30 mars 2026

Un texte de loi pour permettre aux Nations Unies d’enquêter sur les crimes de guerre commis en Birmanie.

Un texte de loi pour permettre aux Nations Unies d’enquêter sur les crimes de guerre commis en Birmanie.

Aujourd’hui était discuté au Sénat un projet de loi autorisant l’approbation de la convention de coopération judiciaire internationale entre le Gouvernement de la République française et l’Organisation des Nations Unies. 

Depuis plus de dix ans, la Birmanie est le théâtre de violations massives et systématiques des droits humains et du droit international humanitaire. 

La minorité rohingya a été particulièrement touchée : des milliers de personnes ont perdu la vie et, selon le Haut-Commissariat des Nations unies pour les réfugiés, plus de 1,14 million ont été contraints de fuir leur pays.

Depuis le coup d’État du 1er février 2021, la situation s’est encore aggravée. La junte mène une répression brutale : exécutions sommaires, torture, violences sexuelles, bombardements de civils, déplacements forcés, mais aussi attaques contre les journalistes et détournement de l’aide humanitaire.

Face à ces violences, le Conseil des droits de l’homme des Nations unies a créé en 2018 un mécanisme d’enquête indépendant pour le Myanmar, chargé de collecter, conserver et analyser les preuves des crimes internationaux commis depuis 2011. Ce mécanisme, basé à Genève, ne constitue pas une juridiction : il ne juge pas, mais prépare le travail de la justice. Il documente les faits, établit les responsabilités et constitue des dossiers exploitables par les juridictions nationales et internationales compétentes.

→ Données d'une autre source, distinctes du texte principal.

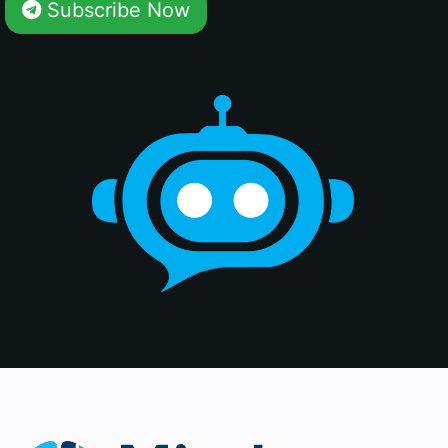
Subscribe Now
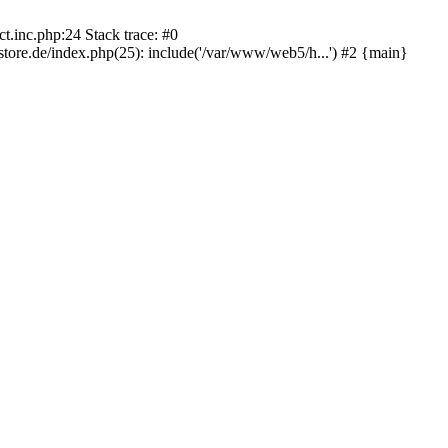
.inc.php:24 Stack trace: #0
re.de/index.php(25): include('/var/www/web5/h...') #2 {main}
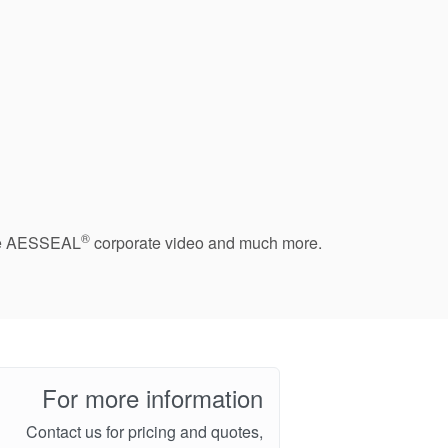
®
 the AESSEAL
corporate video and much more.
For more information
Contact us for pricing and quotes,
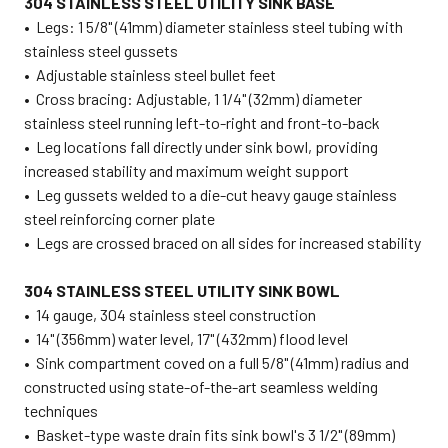
304 STAINLESS STEEL UTILITY SINK BASE
• Legs: 1 5/8" (41mm) diameter stainless steel tubing with
stainless steel gussets
• Adjustable stainless steel bullet feet
• Cross bracing: Adjustable, 1 1/4" (32mm) diameter
stainless steel running left-to-right and front-to-back
•
Leg locations fall directly under sink bowl, providing
increased stability and maximum weight support
• Leg gussets welded to a die-cut heavy gauge stainless
steel reinforcing corner plate
• Legs are crossed braced on all sides for increased stability
304 STAINLESS STEEL UTILITY SINK BOWL
• 14 gauge, 304 stainless steel construction
• 14" (356mm) water level, 17" (432mm) flood level
• Sink compartment coved on a full 5/8" (41mm) radius and
constructed using state-of-the-art seamless welding
techniques
• Basket-type waste drain fits sink bowl's 3 1/2" (89mm)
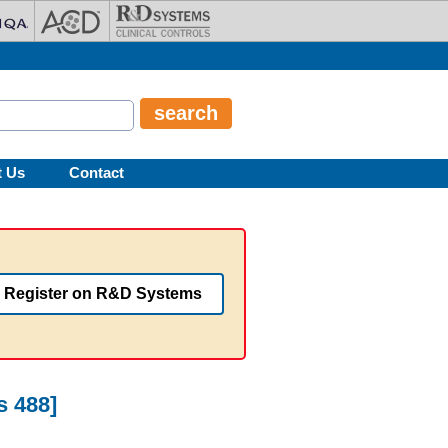
t Us
Contact
Register on R&D Systems
s 488]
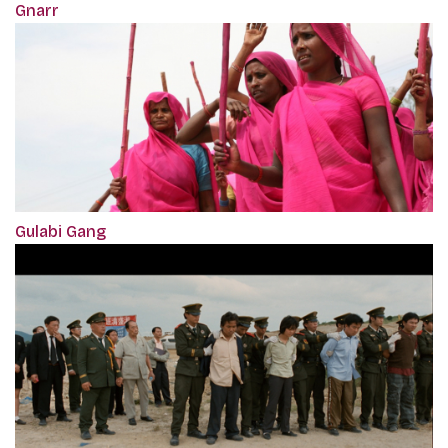
Gnarr
Gulabi Gang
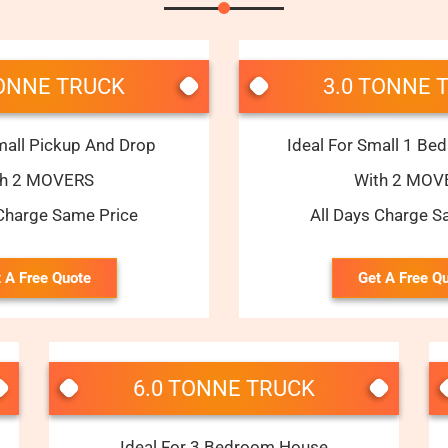
TONNE TRUCK
3.0 TONNE 
mall Pickup And Drop
Ideal For Small 1 B
th 2 MOVERS
With 2 MOV
 Charge Same Price
All Days Charge S
 A Free Quote
Get A Free Q
6.0 TONNE TRUCK
Ideal For 3 Bedroom House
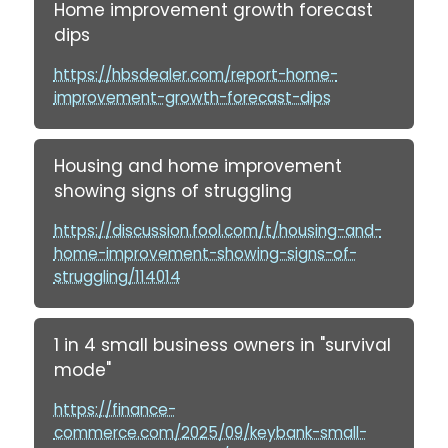
Home improvement growth forecast
dips
https://hbsdealer.com/report-home-
improvement-growth-forecast-dips
Housing and home improvement
showing signs of struggling
https://discussion.fool.com/t/housing-and-
home-improvement-showing-signs-of-
struggling/114014
1 in 4 small business owners in "survival
mode"
https://finance-
commerce.com/2025/09/keybank-small-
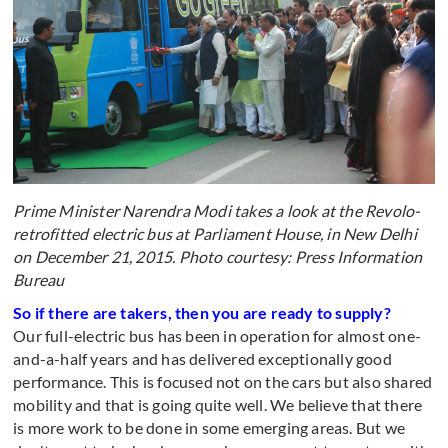
Prime Minister Narendra Modi takes a look at the Revolo-
retrofitted electric bus at Parliament House, in New Delhi
on December 21, 2015. Photo courtesy: Press Information
Bureau
So if there are takers, then you are ready to supply?
Our full-electric bus has been in operation for almost one-
and-a-half years and has delivered exceptionally good
performance. This is focused not on the cars but also shared
mobility and that is going quite well. We believe that there
is more work to be done in some emerging areas. But we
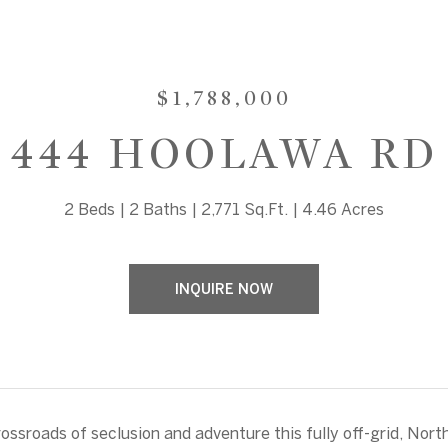
$1,788,000
444 HOOLAWA RD
2 Beds
2 Baths
2,771 Sq.Ft.
4.46 Acres
INQUIRE NOW
rossroads of seclusion and adventure this fully off-grid, Nort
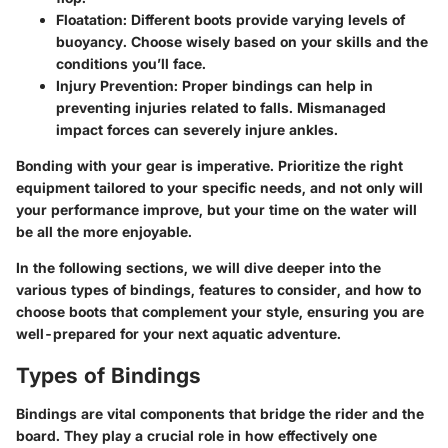
Floatation
: Different boots provide varying levels of
buoyancy. Choose wisely based on your skills and the
conditions you’ll face.
Injury Prevention
: Proper bindings can help in
preventing injuries related to falls. Mismanaged
impact forces can severely injure ankles.
Bonding with your gear is imperative. Prioritize the right
equipment tailored to your specific needs, and not only will
your performance improve, but your time on the water will
be all the more enjoyable.
In the following sections, we will dive deeper into the
various types of bindings, features to consider, and how to
choose boots that complement your style, ensuring you are
well-prepared for your next aquatic adventure.
Types of Bindings
Bindings are vital components that bridge the rider and the
board. They play a crucial role in how effectively one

Cependant, en l’état actuel de notre droit, les dispositifs d’entraide pénale sont réservés aux seules juridictions étrangères. Ils ne peuvent bénéficier à un organe d’enquête comme celui des Nations unies. Cette lacune empêche les autorités françaises de coopérer efficacement : transmettre des informations, auditionner des témoins présents sur notre territoire ou répondre formellement aux demandes du mécanisme.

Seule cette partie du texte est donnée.